Get advice and support with infant feeding from other users here.

Breastfeeding in front of 5 year old stepson

63 replies

Hsolley0904 · 27/09/2024 06:56

I’ve got a 5 week old baby and she’s EBF. Throughout my pregnancy we told him how the baby gets milk from my breasts (he was very intrigued as to what she would eat, suggesting porridge etc 😂). He would mention that it was weird - we reiterated to him that it’s not and it’s very normal and lots of animals feed their babies this way.

Im very comfortable getting my breasts out to feed wherever and whenever as I don’t think women should ever feel like they can’t - I also have an incredibly hungry baby so she feeds A LOT. He makes me feel like I shouldn’t.

Since baby was born, he’s carried on saying it’s weird and recently asked me to do it in another room because he doesn’t want to watch. Again he is only 5. We’ve tried to explain again that it’s just the baby having her dinner etc but he’s making me feel awful. I enjoy breastfeeding and tbh it’s about the only thing I do at the moment. I suffer with PPD and isolating myself to a room all day to feed her is not going to work for me.

can anyone suggest how I might approach this with him?

OP posts:
jolies1 · 27/09/2024 09:05

Hsolley0904 · 27/09/2024 07:01

When we’ve discussed with my stepson, it’s always been both of us. My partner is very supportive and I’ve been very open with how he is making me feel.

We’re just both a bit unsure as to how to approach this now.

“It’s okay if you want to go and play with dad / in your room / watch telly while I feed baby if you don’t want to watch.”

The novelty will wear off, he’ll eventually get used to it and ignore. A lot of kids can have the “that’s weird/ that’s yucky” reaction (or be overly interested) to bodily functions at that age.

ticklecrabs · 27/09/2024 09:06

Completelyjo · 27/09/2024 08:59

We’re a very open family and it’s not like he hasn’t seen them before!

Honestly it’s very weird that your 5 year old step son had seen your breasts before you were breastfeeding a baby.

I thought this too. Your stepson should not be seeing your breasts and even in a breastfeeding situation I think it's not great that he has expressed feeling uncomfortable and you have essentially told him he's wrong to feel that way. He's probably feeling jealous of his new sibling too of course.

Could you drape a large muslin over you? I used to do this if I needed a bit of privacy. It's not a hardship and will keep the peace.

Bananapancakemaker · 27/09/2024 09:08

Berlinlover · 27/09/2024 08:56

I expect to get flamed for this but anyway I would go to another room to breastfeed, there’s no need to make other people uncomfortable.

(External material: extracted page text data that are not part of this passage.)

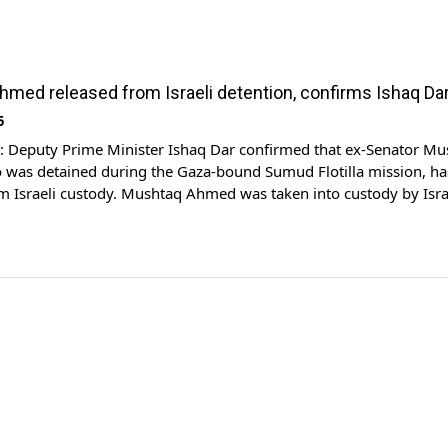
med released from Israeli detention, confirms Ishaq Da
5
Deputy Prime Minister Ishaq Dar confirmed that ex-Senator Mu
was detained during the Gaza-bound Sumud Flotilla mission, ha
m Israeli custody. Mushtaq Ahmed was taken into custody by Isra
 from the red zone while en route to break Gaza blockade. Accord
e senator is currently […]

My stepdaughter used breastfeed in front of her father in law, that’s insane.

There’s not always a convenient place to go and sometimes it’s nice to continue the conversation with people who have learnt to talk rather than be banished to the next room with the baby. I fed my baby on the bus, in many friends’ living rooms, at the dinner table, in a lecture theatre, in the library, in myriad cafes, in every park we went to, in the airport, on a plane, on trains, in a campground, in the drs waiting room’ Most of the time no one even noticed.

Alicana · 27/09/2024 09:10

I would stop talking about it. You’ve told him what happens, he doesn’t need to be constantly told. He’s finding things uncomfortable (whether it’s the act of breastfeeding or just feeling left out), let his dad go and play with him in another room. I don’t think it’s a good idea to keep talking about it and making it a thing, it’s probably building it up and making him feel more uncomfortable.

Mischance · 27/09/2024 09:12

I think you should just ignore it completely and get on with feeding your baby.

jolies1 · 27/09/2024 09:13

Completelyjo · 27/09/2024 08:59

We’re a very open family and it’s not like he hasn’t seen them before!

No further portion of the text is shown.